On Friday 13th November, we arranged for Steve Jordan, Station Manager at Greater Manchester Fire and Rescue Service, and FIRE AID colleague, to speak on behalf of all first responders at the UN Road Safety Collaboration’s Global Commemoration event. Steve highlighted the vital role of firefighters in post-crash response, despite the fact that many of his colleagues around the world face constant challenges. In many places, for example, despite highly motivated and capable crews, post-crash care is generally poorly resourced – resulting in old equipment being used that is not fit for purpose, among many other challenges.

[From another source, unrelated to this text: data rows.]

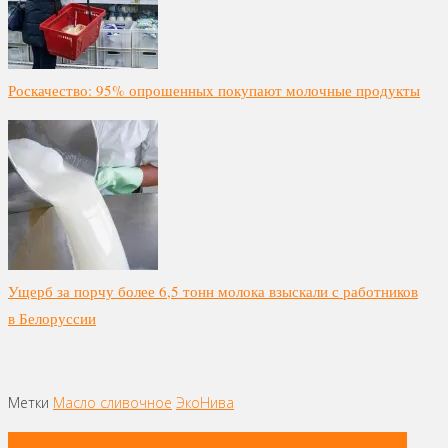
Роскачество: 95% опрошенных покупают молочные продукты
Ущерб за порчу более 6,5 тонн молока взыскали с работников
в Белоруссии
Метки
Масло сливочное
ЭкоНива
Навигация
Конфеты Skittles запретят продавать в Калифорнии с 2027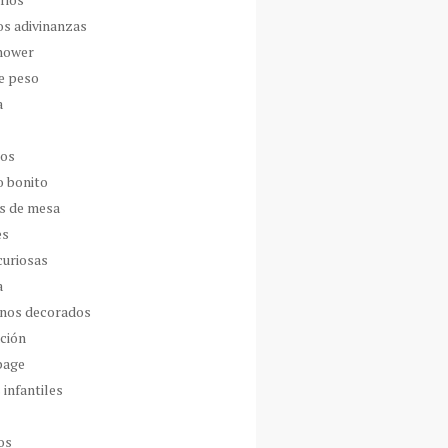
os adivinanzas
hower
de peso
a
dos
o bonito
s de mesa
es
curiosas
a
nos decorados
ción
page
 infantiles
os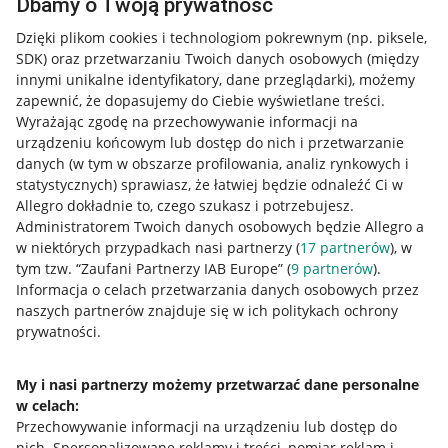
Dbamy o Twoją prywatność
Dzięki plikom cookies i technologiom pokrewnym
(np. piksele,
SDK)
oraz przetwarzaniu Twoich danych osobowych
(między
innymi unikalne identyfikatory, dane przeglądarki)
, możemy
zapewnić, że dopasujemy do Ciebie wyświetlane treści.
Wyrażając zgodę na przechowywanie informacji na
urządzeniu końcowym lub dostęp do nich i przetwarzanie
danych (w tym w obszarze profilowania, analiz rynkowych i
statystycznych) sprawiasz, że łatwiej będzie odnaleźć Ci w
Allegro dokładnie to, czego szukasz i potrzebujesz.
Administratorem Twoich danych osobowych będzie Allegro a
w niektórych przypadkach nasi partnerzy (
17
partnerów
), w
tym tzw. “Zaufani Partnerzy IAB Europe” (
9
partnerów
).
Przydatne informacje
Informacja o celach przetwarzania danych osobowych przez
naszych partnerów znajduje się w ich politykach ochrony
prywatności.
Jak to działa
Napisz do nas
My i nasi partnerzy możemy przetwarzać dane personalne
w celach:
Allegro Gadane dla sprzedających
Przechowywanie informacji na urządzeniu lub dostęp do
Allegro Gadane dla kupujących
nich
.
Spersonalizowane reklamy i treści, pomiar reklam i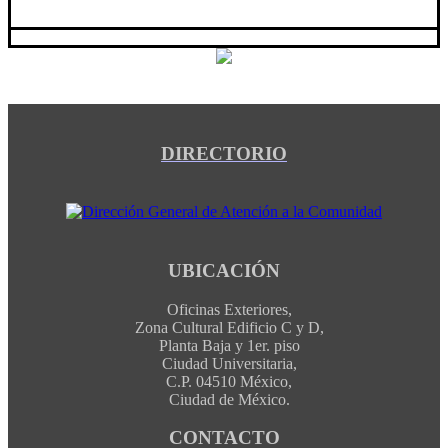
DIRECTORIO
UBICACIÓN
Oficinas Exteriores,
Zona Cultural Edificio C y D,
Planta Baja y 1er. piso
Ciudad Universitaria,
C.P. 04510 México,
Ciudad de México.
CONTACTO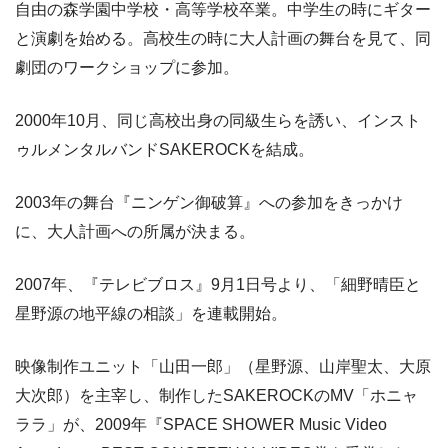
自由の森学園中学校・高等学校卒業。中学生の時にギター
と演劇を始める。高校生の時に大人計画の舞台を見て、同
劇団のワークショップに参加。
2000年10月、同じ高校出身の同級生らを誘い、インスト
ゥルメンタルバンドSAKEROCKを結成。
2003年の舞台『ニンゲン御破算』への参加をきっかけ
に、大人計画への所属が決まる。
2007年、『テレビブロス』9月1日号より、「細野晴臣と
星野源の地平線の相談」を連載開始。
映像制作ユニット「山田一郎」（星野源、山岸聖太、大原
大次郎）を主宰し、制作したSAKEROCKのMV「ホニャ
ララ」が、2009年『SPACE SHOWER Music Video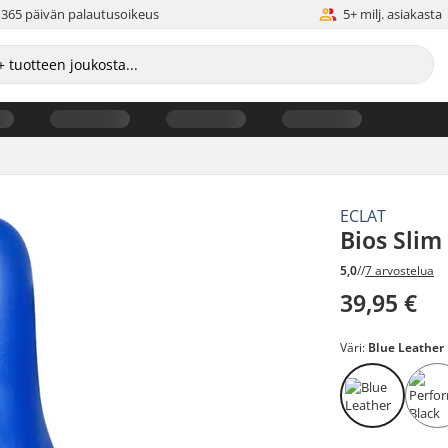
365 päivän palautusoikeus
5+ milj. asiakasta
ECLAT
Bios Slim
5,0
//
7 arvostelua
39,95 €
Väri:
Blue Leather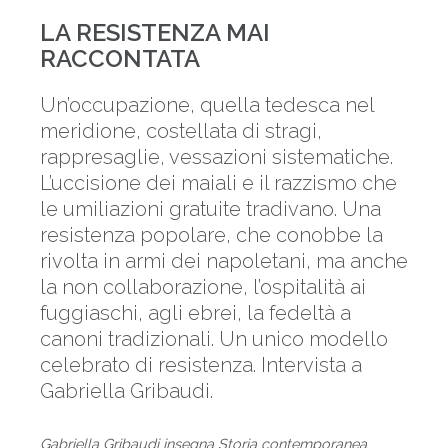
LA RESISTENZA MAI
RACCONTATA
Un’occupazione, quella tedesca nel
meridione, costellata di stragi,
rappresaglie, vessazioni sistematiche.
L’uccisione dei maiali e il razzismo che
le umiliazioni gratuite tradivano. Una
resistenza popolare, che conobbe la
rivolta in armi dei napoletani, ma anche
la non collaborazione, l’ospitalità ai
fuggiaschi, agli ebrei, la fedeltà a
canoni tradizionali. Un unico modello
celebrato di resistenza. Intervista a
Gabriella Gribaudi.
Gabriella Gribaudi insegna Storia contemporanea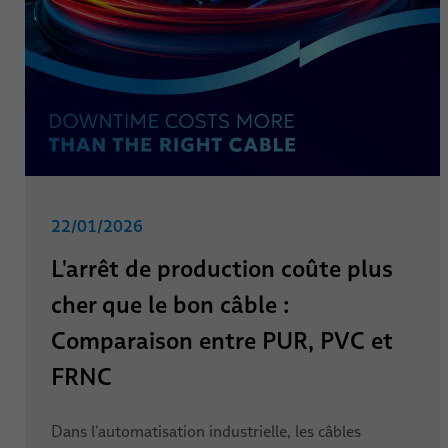
22/01/2026
L'arrêt de production coûte plus
cher que le bon câble :
Comparaison entre PUR, PVC et
FRNC
Dans l'automatisation industrielle, les câbles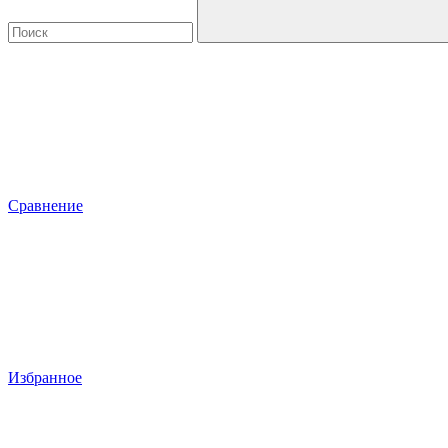
Сравнение
Избранное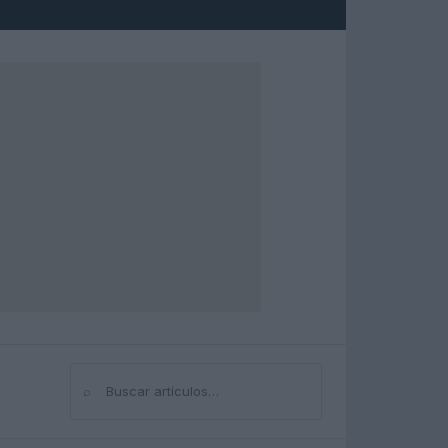
⌕
Buscar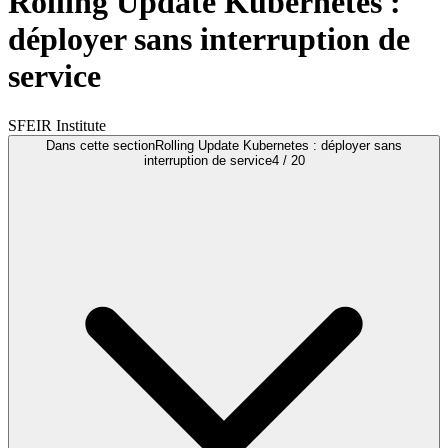
Rolling Update Kubernetes :
déployer sans interruption de
service
SFEIR Institute
Dans cette section
Rolling Update Kubernetes : déployer sans
interruption de service
4
/
20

The event, which also featured personal testimony from Viviam Perrone, Founder of Asociación Madres del Dolor, Argentina and Writu Bhatta Rai, Executive Secretary of Swatantrata Abhiyan, Nepal was extremely moving. Statements also came from Tedros Adhanom Ghebreyesus, Director-General, World Health Organization; Andrew Holness, Prime Minister, Jamaica; Jean Todt, United Nations Secretary General’s Special Envoy for Road Safety; Michael Bloomberg, WHO Global Ambassador for NCDs and Injuries; and Zoleka Mandela, Global Ambassador, Child Health Initiative. The whole event can be watched again here.

In addition to Steve’s testimony, we called on our colleagues from FIRE AID to share their stories and experiences as first responders. All show just how important the emergency services are, and why more support is needed.